### WORK ITEM
Report each line of the data that contains the string "Date".
===== PROVIDED INFORMATION
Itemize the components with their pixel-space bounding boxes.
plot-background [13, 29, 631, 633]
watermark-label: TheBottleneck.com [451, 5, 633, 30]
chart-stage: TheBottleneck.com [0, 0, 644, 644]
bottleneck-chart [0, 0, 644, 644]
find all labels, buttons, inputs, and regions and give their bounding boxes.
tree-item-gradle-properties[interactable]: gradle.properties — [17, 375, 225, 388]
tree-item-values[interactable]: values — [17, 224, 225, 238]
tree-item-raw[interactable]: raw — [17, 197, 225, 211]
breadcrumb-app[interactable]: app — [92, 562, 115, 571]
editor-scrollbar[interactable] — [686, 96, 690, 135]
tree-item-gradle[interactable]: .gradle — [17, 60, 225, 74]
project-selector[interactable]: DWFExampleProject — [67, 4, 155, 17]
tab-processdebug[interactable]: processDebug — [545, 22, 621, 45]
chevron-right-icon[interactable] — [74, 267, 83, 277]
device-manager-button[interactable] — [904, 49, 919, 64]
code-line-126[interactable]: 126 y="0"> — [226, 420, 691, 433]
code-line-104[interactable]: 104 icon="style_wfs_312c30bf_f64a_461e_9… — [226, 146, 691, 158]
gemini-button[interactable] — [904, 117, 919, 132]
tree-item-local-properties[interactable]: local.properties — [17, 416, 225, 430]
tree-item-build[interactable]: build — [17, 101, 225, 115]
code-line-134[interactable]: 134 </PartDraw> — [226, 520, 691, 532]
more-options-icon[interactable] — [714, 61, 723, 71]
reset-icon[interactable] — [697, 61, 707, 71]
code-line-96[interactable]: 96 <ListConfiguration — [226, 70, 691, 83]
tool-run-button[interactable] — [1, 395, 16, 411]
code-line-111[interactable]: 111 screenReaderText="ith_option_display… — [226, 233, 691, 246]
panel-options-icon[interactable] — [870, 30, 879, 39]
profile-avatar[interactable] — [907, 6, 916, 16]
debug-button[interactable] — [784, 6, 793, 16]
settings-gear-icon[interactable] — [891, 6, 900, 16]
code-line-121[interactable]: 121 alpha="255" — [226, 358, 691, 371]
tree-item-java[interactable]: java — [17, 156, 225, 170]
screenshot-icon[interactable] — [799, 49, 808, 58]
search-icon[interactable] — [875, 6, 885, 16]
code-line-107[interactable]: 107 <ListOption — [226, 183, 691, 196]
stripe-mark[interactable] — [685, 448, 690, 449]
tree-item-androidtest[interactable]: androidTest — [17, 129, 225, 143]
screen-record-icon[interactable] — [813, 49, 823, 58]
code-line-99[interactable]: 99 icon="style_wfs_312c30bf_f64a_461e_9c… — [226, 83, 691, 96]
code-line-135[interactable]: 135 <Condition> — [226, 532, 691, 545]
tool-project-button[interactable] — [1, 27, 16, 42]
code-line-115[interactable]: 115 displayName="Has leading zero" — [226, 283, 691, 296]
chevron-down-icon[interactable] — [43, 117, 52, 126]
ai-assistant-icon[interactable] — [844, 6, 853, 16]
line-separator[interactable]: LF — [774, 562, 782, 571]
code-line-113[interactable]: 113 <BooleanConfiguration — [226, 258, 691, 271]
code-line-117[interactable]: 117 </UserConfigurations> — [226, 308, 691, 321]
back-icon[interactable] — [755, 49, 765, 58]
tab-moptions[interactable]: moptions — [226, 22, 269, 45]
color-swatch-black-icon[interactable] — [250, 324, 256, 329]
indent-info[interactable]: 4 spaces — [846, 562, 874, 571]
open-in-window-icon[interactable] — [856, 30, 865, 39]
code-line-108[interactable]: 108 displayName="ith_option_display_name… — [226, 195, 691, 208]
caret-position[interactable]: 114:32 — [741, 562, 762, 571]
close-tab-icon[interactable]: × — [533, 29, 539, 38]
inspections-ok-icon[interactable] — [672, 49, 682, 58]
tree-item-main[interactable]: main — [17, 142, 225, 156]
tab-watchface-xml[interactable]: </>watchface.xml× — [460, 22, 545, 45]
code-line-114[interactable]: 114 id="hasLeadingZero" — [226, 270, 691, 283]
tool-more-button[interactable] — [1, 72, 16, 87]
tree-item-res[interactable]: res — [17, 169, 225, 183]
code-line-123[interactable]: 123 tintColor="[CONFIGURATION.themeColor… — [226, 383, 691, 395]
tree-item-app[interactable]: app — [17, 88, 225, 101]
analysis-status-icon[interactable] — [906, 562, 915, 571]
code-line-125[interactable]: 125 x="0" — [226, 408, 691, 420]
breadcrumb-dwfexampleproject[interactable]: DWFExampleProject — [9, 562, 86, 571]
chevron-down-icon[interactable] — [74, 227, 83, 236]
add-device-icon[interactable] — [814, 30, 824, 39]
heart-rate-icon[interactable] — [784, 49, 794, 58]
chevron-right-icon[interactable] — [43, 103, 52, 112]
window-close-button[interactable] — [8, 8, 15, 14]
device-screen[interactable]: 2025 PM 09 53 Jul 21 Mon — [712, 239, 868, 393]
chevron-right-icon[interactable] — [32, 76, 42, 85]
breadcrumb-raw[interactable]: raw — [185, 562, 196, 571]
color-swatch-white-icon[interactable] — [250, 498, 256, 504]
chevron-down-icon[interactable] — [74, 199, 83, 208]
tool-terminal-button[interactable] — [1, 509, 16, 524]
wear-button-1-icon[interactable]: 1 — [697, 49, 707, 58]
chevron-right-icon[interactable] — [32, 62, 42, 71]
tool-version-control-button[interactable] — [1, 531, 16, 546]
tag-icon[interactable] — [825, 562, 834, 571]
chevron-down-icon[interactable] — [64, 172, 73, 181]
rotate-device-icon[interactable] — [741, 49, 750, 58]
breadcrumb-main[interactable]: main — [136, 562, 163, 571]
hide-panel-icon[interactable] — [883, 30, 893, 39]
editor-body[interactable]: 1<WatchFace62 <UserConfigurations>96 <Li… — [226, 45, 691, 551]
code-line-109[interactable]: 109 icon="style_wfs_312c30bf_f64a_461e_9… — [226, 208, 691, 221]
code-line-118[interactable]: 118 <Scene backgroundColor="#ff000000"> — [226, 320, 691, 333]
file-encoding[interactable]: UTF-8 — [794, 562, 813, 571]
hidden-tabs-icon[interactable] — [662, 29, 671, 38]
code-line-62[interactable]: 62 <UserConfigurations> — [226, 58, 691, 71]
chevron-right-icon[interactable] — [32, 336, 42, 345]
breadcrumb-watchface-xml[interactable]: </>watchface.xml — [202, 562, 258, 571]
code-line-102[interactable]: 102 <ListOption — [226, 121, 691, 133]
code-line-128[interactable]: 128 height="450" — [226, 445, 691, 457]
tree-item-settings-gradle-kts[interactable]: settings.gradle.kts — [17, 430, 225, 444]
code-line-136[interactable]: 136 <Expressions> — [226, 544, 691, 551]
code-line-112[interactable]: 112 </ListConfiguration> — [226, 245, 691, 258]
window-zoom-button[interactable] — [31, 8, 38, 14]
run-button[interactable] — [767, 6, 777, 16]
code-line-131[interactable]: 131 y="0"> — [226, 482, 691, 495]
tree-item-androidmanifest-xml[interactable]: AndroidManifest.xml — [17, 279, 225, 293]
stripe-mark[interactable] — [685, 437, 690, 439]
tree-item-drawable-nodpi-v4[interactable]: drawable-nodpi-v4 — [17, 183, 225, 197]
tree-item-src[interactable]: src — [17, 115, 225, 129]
==========
===== PROVIDED INFORMATION
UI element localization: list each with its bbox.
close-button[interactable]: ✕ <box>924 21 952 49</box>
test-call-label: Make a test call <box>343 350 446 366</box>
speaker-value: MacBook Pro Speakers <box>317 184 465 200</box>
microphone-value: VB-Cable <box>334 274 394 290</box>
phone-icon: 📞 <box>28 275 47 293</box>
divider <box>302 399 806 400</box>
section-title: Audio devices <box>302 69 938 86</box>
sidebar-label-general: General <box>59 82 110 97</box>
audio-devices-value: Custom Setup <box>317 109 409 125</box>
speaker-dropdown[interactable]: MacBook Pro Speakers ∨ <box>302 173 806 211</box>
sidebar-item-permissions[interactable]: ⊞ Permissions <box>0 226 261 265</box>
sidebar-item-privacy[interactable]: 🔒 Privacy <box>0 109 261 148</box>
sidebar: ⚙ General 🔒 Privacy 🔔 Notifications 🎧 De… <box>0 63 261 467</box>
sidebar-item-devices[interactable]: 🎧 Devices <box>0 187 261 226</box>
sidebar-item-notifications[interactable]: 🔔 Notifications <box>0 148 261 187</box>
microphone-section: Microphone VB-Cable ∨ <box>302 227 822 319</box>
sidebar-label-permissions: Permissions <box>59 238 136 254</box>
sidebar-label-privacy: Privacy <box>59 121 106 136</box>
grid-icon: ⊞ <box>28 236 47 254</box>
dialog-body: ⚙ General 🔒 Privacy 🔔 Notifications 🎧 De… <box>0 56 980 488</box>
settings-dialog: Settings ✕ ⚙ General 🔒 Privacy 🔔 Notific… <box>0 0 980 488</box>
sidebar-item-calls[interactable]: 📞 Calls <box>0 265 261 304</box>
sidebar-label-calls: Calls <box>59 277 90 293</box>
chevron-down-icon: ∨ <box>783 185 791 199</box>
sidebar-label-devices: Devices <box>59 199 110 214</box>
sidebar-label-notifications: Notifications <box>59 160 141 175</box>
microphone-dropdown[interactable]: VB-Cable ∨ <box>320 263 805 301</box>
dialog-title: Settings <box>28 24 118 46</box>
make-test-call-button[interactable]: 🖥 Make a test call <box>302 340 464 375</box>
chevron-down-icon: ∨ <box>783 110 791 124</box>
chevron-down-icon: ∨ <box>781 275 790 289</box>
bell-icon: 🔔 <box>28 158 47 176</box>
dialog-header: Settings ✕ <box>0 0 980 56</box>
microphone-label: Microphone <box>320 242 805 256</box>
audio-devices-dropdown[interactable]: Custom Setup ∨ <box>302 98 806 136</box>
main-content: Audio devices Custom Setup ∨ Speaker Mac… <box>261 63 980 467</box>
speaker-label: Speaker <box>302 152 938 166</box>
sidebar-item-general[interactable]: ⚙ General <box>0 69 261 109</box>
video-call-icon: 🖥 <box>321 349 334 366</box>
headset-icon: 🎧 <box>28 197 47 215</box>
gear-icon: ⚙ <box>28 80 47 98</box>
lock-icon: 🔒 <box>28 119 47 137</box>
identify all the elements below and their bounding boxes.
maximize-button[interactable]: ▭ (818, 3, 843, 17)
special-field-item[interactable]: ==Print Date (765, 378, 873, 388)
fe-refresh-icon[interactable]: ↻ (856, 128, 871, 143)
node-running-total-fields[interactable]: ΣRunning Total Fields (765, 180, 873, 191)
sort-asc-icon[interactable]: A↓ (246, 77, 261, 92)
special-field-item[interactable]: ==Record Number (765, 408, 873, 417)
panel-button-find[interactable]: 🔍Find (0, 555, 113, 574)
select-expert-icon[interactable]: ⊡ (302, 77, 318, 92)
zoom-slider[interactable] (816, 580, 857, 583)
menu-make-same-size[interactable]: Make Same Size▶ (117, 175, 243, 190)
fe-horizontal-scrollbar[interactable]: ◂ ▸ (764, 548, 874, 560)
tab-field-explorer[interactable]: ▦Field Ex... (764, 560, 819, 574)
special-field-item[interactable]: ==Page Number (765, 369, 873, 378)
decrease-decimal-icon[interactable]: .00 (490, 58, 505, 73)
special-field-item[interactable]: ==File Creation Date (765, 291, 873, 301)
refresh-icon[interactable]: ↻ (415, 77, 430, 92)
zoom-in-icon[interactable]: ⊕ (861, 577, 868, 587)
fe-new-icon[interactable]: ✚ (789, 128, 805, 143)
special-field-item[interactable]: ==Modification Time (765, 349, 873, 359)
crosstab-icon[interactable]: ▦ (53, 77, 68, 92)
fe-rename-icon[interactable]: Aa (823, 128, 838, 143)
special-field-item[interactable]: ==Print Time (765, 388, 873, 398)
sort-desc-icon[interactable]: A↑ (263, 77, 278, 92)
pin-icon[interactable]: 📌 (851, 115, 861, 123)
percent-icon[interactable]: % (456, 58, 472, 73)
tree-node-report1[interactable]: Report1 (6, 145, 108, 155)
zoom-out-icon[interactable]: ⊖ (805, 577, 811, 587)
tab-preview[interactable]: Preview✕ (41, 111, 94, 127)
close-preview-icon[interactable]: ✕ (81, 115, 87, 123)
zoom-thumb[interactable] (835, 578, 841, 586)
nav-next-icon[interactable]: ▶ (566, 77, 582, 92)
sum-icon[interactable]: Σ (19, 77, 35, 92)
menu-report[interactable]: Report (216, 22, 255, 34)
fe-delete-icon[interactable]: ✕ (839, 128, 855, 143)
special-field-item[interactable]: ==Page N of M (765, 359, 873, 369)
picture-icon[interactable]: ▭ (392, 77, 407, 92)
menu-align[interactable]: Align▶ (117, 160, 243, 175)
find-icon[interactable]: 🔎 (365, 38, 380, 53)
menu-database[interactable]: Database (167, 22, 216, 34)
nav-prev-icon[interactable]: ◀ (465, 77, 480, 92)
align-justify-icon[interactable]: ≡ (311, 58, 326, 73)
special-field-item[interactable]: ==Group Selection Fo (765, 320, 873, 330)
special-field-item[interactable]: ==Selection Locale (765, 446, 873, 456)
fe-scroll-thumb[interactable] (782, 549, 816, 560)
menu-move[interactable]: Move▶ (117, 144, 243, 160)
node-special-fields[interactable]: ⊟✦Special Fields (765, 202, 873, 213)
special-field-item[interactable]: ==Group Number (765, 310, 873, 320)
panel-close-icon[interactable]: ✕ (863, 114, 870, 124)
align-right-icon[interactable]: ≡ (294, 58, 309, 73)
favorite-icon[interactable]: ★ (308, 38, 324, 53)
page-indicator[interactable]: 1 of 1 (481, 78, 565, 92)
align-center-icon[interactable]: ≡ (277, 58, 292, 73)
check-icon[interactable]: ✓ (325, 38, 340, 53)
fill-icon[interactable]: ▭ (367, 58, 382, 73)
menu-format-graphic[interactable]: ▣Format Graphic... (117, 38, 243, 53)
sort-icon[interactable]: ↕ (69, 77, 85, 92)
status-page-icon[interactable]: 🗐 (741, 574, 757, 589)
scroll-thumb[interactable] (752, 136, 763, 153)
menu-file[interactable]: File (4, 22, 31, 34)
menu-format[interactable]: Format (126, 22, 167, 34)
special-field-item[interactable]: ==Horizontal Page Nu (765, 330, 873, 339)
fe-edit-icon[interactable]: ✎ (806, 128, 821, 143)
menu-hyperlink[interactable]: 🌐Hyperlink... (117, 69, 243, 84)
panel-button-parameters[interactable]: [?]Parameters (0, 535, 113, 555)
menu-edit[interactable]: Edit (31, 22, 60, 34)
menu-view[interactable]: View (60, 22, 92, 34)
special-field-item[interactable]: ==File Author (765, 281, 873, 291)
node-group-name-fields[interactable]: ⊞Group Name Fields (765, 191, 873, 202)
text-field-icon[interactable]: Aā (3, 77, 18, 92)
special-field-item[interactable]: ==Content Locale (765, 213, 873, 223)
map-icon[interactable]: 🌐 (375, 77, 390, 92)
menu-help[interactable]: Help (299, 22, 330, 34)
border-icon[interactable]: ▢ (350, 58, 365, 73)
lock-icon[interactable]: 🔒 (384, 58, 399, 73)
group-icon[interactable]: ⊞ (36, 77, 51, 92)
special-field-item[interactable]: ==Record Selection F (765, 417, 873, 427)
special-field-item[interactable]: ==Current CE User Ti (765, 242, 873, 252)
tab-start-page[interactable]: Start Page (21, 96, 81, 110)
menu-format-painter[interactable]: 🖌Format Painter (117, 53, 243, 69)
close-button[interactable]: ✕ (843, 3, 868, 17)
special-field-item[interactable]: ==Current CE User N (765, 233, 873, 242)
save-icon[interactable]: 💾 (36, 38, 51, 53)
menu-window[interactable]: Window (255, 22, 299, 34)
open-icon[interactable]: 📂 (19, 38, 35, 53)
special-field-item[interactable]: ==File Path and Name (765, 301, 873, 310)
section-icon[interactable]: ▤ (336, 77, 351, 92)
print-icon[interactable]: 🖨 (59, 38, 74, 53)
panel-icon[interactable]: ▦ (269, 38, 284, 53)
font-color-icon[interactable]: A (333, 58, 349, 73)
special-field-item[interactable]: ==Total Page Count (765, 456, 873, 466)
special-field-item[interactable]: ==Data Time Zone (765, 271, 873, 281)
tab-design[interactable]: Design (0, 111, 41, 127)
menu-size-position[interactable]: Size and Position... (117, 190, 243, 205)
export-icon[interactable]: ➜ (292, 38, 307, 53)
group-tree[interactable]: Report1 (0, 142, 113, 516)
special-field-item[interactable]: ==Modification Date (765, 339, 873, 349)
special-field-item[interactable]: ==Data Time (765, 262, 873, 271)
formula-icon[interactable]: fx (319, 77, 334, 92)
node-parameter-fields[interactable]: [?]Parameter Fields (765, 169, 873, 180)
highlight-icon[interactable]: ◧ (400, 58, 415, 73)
==========
### EXPECTED ANSWER
special-field-item[interactable]: ==Print Date (765, 378, 873, 388)
special-field-item[interactable]: ==File Creation Date (765, 291, 873, 301)
special-field-item[interactable]: ==Modification Date (765, 339, 873, 349)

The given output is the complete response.